Bunları bıraktım bırakmasına ama ilk yıl kaldıramadığım kıçımı sonraki her yıl kaldırdım ve 19 Ocak'ta adresim her zaman Halaskargazi Caddesi, Agos'un önü oldu. Göçebe olduğum 2013 ve 2014'te bile İstanbul'da olduğum zamanlara denk geldi, ne mutlu ki. 2008'den 2014'e yedi yıl boyunca "buradayız ahparig (kardeşim)" demek için oradaydım. Bu yıl diyemedim, zira İstanbul'a uzağım. Bu işleri bıraktım belki ama İstanbul'da olsam şüphesiz yine orada olacaktım.
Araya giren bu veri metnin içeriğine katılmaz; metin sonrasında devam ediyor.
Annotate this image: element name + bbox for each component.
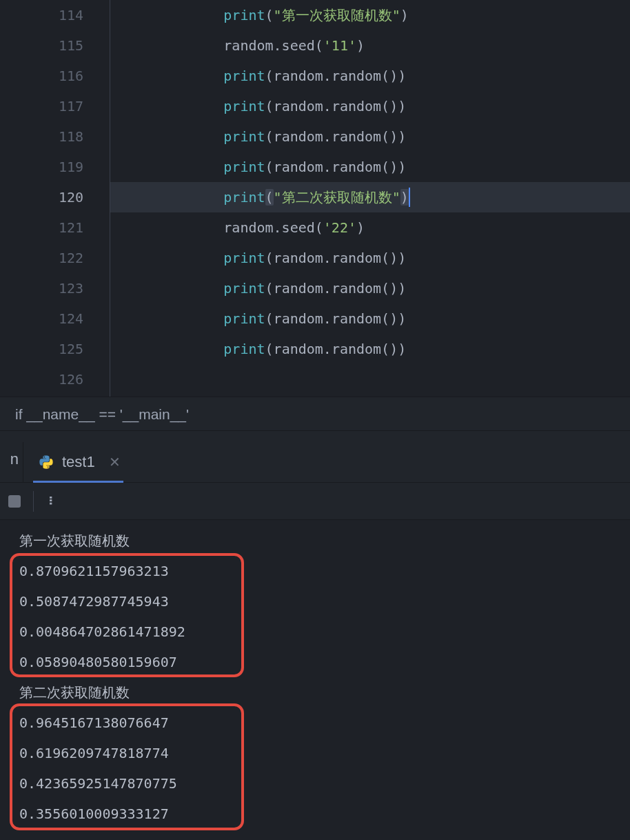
- console-line: 0.42365925147870775: [19, 768, 630, 799]
- stop-button[interactable]: [8, 495, 21, 508]
- code-area[interactable]: print("第一次获取随机数") random.seed('11') prin…: [110, 0, 630, 397]
- line-number: 122: [0, 243, 83, 273]
- line-number: 123: [0, 273, 83, 303]
- console-output[interactable]: 第一次获取随机数0.87096211579632130.508747298774…: [0, 520, 630, 829]
- toolbar-divider: [33, 491, 34, 512]
- console-line: 0.8709621157963213: [19, 556, 630, 586]
- code-line[interactable]: print(random.random()): [110, 61, 630, 91]
- line-number: 119: [0, 152, 83, 182]
- breadcrumb[interactable]: if __name__ == '__main__': [0, 397, 630, 431]
- code-line[interactable]: random.seed('22'): [110, 212, 630, 243]
- code-line[interactable]: print(random.random()): [110, 303, 630, 334]
- line-number: 118: [0, 121, 83, 152]
- console-line: 0.5087472987745943: [19, 586, 630, 617]
- run-toolbar: ⋯: [0, 483, 630, 520]
- code-line[interactable]: print(random.random()): [110, 334, 630, 364]
- previous-tab-fragment[interactable]: n: [0, 442, 23, 482]
- close-icon[interactable]: ✕: [109, 454, 121, 470]
- console-line: 0.9645167138076647: [19, 708, 630, 738]
- code-editor[interactable]: 114115116117118119120121122123124125126 …: [0, 0, 630, 397]
- line-number: 126: [0, 364, 83, 394]
- console-line: 0.6196209747818774: [19, 738, 630, 768]
- code-line[interactable]: print(random.random()): [110, 152, 630, 182]
- tab-test1[interactable]: test1 ✕: [23, 442, 133, 482]
- console-line: 0.004864702861471892: [19, 617, 630, 647]
- console-line: 第二次获取随机数: [19, 677, 630, 708]
- code-line[interactable]: print(random.random()): [110, 91, 630, 121]
- line-number: 120: [0, 182, 83, 212]
- code-line[interactable]: print(random.random()): [110, 273, 630, 303]
- code-line[interactable]: print("第一次获取随机数"): [110, 0, 630, 30]
- more-actions-icon[interactable]: ⋯: [43, 496, 60, 506]
- line-number: 117: [0, 91, 83, 121]
- code-line[interactable]: random.seed('11'): [110, 30, 630, 61]
- console-line: 0.3556010009333127: [19, 799, 630, 829]
- line-number: 125: [0, 334, 83, 364]
- run-tab-bar: n test1 ✕: [0, 431, 630, 483]
- python-icon: [39, 454, 54, 470]
- line-number: 116: [0, 61, 83, 91]
- line-number: 121: [0, 212, 83, 243]
- line-number: 115: [0, 30, 83, 61]
- tab-label: test1: [62, 453, 95, 471]
- code-line[interactable]: print("第二次获取随机数"): [110, 182, 630, 212]
- code-line[interactable]: [110, 364, 630, 394]
- code-line[interactable]: print(random.random()): [110, 243, 630, 273]
- text-cursor: [409, 188, 410, 207]
- code-line[interactable]: print(random.random()): [110, 121, 630, 152]
- console-line: 0.05890480580159607: [19, 647, 630, 677]
- console-line: 第一次获取随机数: [19, 526, 630, 556]
- line-number: 124: [0, 303, 83, 334]
- line-number-gutter: 114115116117118119120121122123124125126: [0, 0, 110, 397]
- line-number: 114: [0, 0, 83, 30]
- breadcrumb-text: if __name__ == '__main__': [15, 406, 189, 422]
Yalnız artık daha farklı düşüncelerim ve hissiyatım da var ve bu yüzden daha huzurluyum. Daha spiritüel (tinsel) mi diyeyim, bilmiyorum. Zira bu şekilde niteleyebileceğim iki insanla yaşıyorum ve bazen fazla bile geldiği oluyor bana, onların tinsellikleri. Fakat ben de eskisi gibi sadece rasyonel (ussal) yönüyle yaşayan biri değilim artık. Bir çeşit denge kurmaya çalışıyorum sanki tinsellikle ussallık arasında ve bu dengeyi ne zaman kurarım, kurabilir miyim, bilinmez. Ancak nereden bakarsak bakalım, Hrant'ın gidişi boşuna değildi. Tinsel bakış açılarına göre zaten hiçbir şey boşuna olmuyor da ussal bir yaklaşımla bakınca da bu acı kaybın, bütünün hayrına ne kadar hizmet ettiğini görebiliyorum. Hrant'ın ölümü kitleleri sokağa çıkardı, birleştirdi ve birleştirmeye devam ediyor. Her yıl kara, soğuğa rağmen binler orada dikilmeye, Hrant'ın çok sevdiği Sari Gyalin'i dinlemeye, Rakel'i dinlemeye devam ediyor.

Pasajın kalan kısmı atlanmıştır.